Take down each entry exactly as written.

== Records for the exercise ==

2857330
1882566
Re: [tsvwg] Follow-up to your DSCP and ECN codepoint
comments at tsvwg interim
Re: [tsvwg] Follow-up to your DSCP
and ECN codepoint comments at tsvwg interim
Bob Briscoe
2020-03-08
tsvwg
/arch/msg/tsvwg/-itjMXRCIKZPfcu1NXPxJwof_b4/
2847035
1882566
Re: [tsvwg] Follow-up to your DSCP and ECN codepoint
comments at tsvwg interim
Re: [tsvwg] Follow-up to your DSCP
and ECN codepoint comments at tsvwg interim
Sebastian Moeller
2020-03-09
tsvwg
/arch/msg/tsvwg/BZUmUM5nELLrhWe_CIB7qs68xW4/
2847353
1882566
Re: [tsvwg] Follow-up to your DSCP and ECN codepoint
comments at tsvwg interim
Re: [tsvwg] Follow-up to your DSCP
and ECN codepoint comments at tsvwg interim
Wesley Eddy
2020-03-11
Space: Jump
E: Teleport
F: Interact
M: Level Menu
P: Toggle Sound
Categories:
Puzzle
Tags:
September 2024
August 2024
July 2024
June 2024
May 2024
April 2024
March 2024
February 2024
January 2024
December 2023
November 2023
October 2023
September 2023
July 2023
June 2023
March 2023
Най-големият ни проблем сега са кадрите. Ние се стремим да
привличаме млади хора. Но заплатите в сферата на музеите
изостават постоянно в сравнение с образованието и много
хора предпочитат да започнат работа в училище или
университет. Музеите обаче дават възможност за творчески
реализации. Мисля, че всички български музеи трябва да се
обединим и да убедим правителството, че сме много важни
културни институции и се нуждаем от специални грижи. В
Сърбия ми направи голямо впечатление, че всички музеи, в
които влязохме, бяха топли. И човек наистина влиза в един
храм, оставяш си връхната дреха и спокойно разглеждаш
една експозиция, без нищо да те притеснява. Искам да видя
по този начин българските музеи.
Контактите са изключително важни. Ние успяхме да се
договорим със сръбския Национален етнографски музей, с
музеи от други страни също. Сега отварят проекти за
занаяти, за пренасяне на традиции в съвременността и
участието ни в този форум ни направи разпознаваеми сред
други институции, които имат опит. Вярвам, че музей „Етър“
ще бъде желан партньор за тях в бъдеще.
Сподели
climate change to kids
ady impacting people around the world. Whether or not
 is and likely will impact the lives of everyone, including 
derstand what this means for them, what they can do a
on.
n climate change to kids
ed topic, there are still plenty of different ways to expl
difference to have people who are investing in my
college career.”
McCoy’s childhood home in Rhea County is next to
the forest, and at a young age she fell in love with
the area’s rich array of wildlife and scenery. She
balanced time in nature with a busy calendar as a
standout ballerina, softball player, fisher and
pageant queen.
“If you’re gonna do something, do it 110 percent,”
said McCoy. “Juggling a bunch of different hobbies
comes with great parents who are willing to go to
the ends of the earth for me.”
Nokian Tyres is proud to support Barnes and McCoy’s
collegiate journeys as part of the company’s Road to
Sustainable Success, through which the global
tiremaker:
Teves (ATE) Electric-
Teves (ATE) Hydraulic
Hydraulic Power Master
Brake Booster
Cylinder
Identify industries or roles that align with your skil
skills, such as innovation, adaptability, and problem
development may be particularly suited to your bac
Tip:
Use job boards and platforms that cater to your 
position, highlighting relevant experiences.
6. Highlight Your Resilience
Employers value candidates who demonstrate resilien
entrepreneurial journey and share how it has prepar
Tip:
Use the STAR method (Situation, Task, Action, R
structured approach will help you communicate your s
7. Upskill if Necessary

===

* _Answer space_
2857330
1882566
Re: [tsvwg] Follow-up to your DSCP and ECN codepoint
comments at tsvwg interim
Re: [tsvwg] Follow-up to your DSCP
and ECN codepoint comments at tsvwg interim
Bob Briscoe
2020-03-08
tsvwg
/arch/msg/tsvwg/-itjMXRCIKZPfcu1NXPxJwof_b4/
2847035
1882566
Re: [tsvwg] Follow-up to your DSCP and ECN codepoint
comments at tsvwg interim
Re: [tsvwg] Follow-up to your DSCP
and ECN codepoint comments at tsvwg interim
Sebastian Moeller
2020-03-09
tsvwg
/arch/msg/tsvwg/BZUmUM5nELLrhWe_CIB7qs68xW4/
2847353
1882566
Re: [tsvwg] Follow-up to your DSCP and ECN codepoint
comments at tsvwg interim
Re: [tsvwg] Follow-up to your DSCP
and ECN codepoint comments at tsvwg interim
Wesley Eddy
2020-03-11
Space: Jump
E: Teleport
F: Interact
M: Level Menu
P: Toggle Sound
Categories:
Puzzle
Tags:
September 2024
August 2024
July 2024
June 2024
May 2024
April 2024
March 2024
February 2024
January 2024
December 2023
November 2023
October 2023
September 2023
July 2023
June 2023
March 2023
Най-големият ни проблем сега са кадрите. Ние се стремим да
привличаме млади хора. Но заплатите в сферата на музеите
изостават постоянно в сравнение с образованието и много
хора предпочитат да започнат работа в училище или
университет. Музеите обаче дават възможност за творчески
реализации. Мисля, че всички български музеи трябва да се
обединим и да убедим правителството, че сме много важни
културни институции и се нуждаем от специални грижи. В
Сърбия ми направи голямо впечатление, че всички музеи, в
които влязохме, бяха топли. И човек наистина влиза в един
храм, оставяш си връхната дреха и спокойно разглеждаш
една експозиция, без нищо да те притеснява. Искам да видя
по този начин българските музеи.
Контактите са изключително важни. Ние успяхме да се
договорим със сръбския Национален етнографски музей, с
музеи от други страни също. Сега отварят проекти за
занаяти, за пренасяне на традиции в съвременността и
участието ни в този форум ни направи разпознаваеми сред
други институции, които имат опит. Вярвам, че музей „Етър“
ще бъде желан партньор за тях в бъдеще.
Сподели
climate change to kids
ady impacting people around the world. Whether or not
 is and likely will impact the lives of everyone, including 
derstand what this means for them, what they can do a
on.
n climate change to kids
ed topic, there are still plenty of different ways to expl
difference to have people who are investing in my
college career.”
McCoy’s childhood home in Rhea County is next to
the forest, and at a young age she fell in love with
the area’s rich array of wildlife and scenery. She
balanced time in nature with a busy calendar as a
standout ballerina, softball player, fisher and
pageant queen.
“If you’re gonna do something, do it 110 percent,”
said McCoy. “Juggling a bunch of different hobbies
comes with great parents who are willing to go to
the ends of the earth for me.”
Nokian Tyres is proud to support Barnes and McCoy’s
collegiate journeys as part of the company’s Road to
Sustainable Success, through which the global
tiremaker:
Teves (ATE) Electric-
Teves (ATE) Hydraulic
Hydraulic Power Master
Brake Booster
Cylinder
Identify industries or roles that align with your skil
skills, such as innovation, adaptability, and problem
development may be particularly suited to your bac
Tip:
Use job boards and platforms that cater to your 
position, highlighting relevant experiences.
6. Highlight Your Resilience
Employers value candidates who demonstrate resilien
entrepreneurial journey and share how it has prepar
Tip:
Use the STAR method (Situation, Task, Action, R
structured approach will help you communicate your s
7. Upskill if Necessary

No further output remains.